Он пошел вдоль улицы, пристально, с удивлением заново открывая ее для себя. Миновал дом муллы Магомеда и вернулся. Припомнился недуг бывшего председателя меджлиса. Митцинский пересек двор, подошел к окну. За спиной молча, без лая рванулся на цепи серый волкодав, вздыбил на загривке шерсть, захрипел, вставая на дыбы. Изнутри, через стекло глянуло на Митцинского белое, мятое лицо Магомеда, скорчило гримасу, исчезло. Митцинский приложил ладонь козырьком ко лбу, заглянул в окно.
Мулла на цыпочках крался вдоль стены, повернув к окну исковерканное ужасом лицо.
Митцинский вышел со двора. Пусто, сумрачно было на душе, ни горечи, ни сожаления. Просто еще одного раздавила жизнь. Что ж, ей виднее, на кого обрушиться всей тяжестью.
К дому Ахмедхана он добрался уже в сумерках. Там и сям в окнах затеплились живые блики керосиновых ламп.
В окне старой, кособокой сакли кузнеца Хизира света не было. Митцинский толкнул дверь. Она заскрипела, открылась. Пусто, темно и холодно было в комнате. В углу, вжавшись спиною в подвешенную медвежью шкуру, стояла Фариза. Смутно белело в сумерках ее лицо. Митцинский окликнул:
– Фариза...
Она не ответила. Митцинский спросил:
– Может, перейдете жить ко мне?
И опять молчание.
– Я не мог отказать ему, Фариза. Он стал частью меня, частью моего дела. Потерпи. Еще немного – и я сотворю свадьбу, которой позавидует Кавказ. Я построю вам княжеский дом и дам золота. Вы сможете побывать в Петербурге, Париже. Когда завершится дело, я позволю вам отдохнуть в роскоши.

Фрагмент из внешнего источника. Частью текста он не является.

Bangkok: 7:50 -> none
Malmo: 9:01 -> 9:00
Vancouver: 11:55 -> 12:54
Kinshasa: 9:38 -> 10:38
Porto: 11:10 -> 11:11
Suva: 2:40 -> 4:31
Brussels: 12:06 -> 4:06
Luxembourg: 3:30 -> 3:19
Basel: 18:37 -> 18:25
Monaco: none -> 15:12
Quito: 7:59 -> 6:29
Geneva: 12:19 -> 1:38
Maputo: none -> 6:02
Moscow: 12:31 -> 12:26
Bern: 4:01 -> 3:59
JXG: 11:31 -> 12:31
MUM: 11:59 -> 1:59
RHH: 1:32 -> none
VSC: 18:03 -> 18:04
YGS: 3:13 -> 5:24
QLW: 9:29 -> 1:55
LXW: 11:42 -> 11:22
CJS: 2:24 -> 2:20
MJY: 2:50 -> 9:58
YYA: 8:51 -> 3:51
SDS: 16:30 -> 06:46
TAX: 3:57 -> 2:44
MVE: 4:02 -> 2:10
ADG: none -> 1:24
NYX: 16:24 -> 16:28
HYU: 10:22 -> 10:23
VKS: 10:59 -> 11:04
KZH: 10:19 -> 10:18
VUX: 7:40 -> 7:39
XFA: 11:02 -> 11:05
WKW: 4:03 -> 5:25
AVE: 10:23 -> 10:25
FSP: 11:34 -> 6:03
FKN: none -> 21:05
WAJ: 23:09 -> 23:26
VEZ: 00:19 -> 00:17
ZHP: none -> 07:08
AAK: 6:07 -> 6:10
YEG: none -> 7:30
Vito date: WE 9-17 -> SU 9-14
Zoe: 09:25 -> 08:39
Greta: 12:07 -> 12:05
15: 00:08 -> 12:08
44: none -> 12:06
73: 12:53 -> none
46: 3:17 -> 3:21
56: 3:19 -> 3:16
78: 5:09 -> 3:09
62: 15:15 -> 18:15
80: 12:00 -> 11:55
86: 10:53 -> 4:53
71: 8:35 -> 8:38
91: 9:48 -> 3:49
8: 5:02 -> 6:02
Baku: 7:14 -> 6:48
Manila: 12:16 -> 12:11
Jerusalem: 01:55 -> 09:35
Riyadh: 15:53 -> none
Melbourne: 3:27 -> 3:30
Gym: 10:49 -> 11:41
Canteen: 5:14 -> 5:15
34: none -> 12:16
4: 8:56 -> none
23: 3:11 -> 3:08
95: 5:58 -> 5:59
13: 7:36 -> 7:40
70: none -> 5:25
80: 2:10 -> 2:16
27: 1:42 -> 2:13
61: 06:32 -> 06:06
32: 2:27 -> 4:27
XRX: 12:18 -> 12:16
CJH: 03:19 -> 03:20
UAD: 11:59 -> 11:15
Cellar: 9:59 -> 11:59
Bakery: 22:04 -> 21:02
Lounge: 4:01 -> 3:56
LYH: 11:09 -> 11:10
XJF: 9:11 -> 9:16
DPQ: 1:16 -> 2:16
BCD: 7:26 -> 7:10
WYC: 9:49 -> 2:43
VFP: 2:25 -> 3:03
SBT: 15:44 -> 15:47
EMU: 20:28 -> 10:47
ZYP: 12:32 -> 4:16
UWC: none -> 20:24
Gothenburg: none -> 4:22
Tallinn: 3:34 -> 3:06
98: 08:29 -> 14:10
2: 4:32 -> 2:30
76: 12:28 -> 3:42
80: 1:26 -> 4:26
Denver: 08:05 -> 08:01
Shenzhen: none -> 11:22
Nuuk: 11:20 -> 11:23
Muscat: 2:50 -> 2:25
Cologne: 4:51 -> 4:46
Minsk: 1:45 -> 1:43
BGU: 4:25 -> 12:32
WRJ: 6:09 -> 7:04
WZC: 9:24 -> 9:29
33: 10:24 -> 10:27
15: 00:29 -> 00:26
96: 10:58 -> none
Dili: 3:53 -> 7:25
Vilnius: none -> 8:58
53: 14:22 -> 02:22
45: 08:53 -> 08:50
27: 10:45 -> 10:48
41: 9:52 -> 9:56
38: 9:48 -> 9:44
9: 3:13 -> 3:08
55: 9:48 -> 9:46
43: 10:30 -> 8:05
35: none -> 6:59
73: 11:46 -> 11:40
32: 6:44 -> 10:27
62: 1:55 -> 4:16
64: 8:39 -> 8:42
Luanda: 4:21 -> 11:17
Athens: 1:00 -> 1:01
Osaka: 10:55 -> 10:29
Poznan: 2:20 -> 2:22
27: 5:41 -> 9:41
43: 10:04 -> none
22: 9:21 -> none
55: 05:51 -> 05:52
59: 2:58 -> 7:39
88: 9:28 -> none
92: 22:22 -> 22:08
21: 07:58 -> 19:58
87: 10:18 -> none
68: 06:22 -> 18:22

Он говорил, с отвращением выталкивая из себя холодные, шершавые слова, чувствуя их бесплодность.
– Уходи. – Голос Фаризы был надтреснутым, чужим.
И Митцинский умолк на полуслове, напряженно ожидая и страшась услышать еще что-нибудь. Но сестра молчала, и он развернулся к двери. За спиной висела тишина. Тогда он вышел. Все отторгало его, все стало чужим: аул, мулла, сестра.
Убыстряя шаги, Митцинский пошел к дому, задыхаясь в собственной никчемности. Он перебрал в памяти последние годы – и поразился: за десять лет в его жизнь не пришла ни одна крупная радость. Посещали удачи, баюкал редкий покой, обжигало удовлетворенное тщеславие – и ни одной радости, похожей на те, которые случались в детстве.
14
Недельная информ. сводка ЧК Грузии
Копии – в ЗакЧК, ЦК КПГ, СНХ, ЦИК, ССРГ, АзЧК, АрмЧК, Даготдел ГПУ, Чечотдел ГПУ.
Арестован член ЦК национал-демократов паритетного комитета, руководитель банды Челокаева Цинамзгваров. На основании показаний арестованного, информации с мест, сообщений ИНО ЗакЧК обобщаем политическую ситуацию.
Меньшевистская партия, работавшая в основном с крестьянской массой, вдруг потеряла ее и неизбежно скатилась на путь авантюр.
Меньшевики Грузии не смогли без боя уйти с политической сцены. Их костяк – национал-демократы. Национал-демократическая партия в основном состоит из дворян, князей, помещиков, торговцев и офицерства – непримиримых врагов Советской власти.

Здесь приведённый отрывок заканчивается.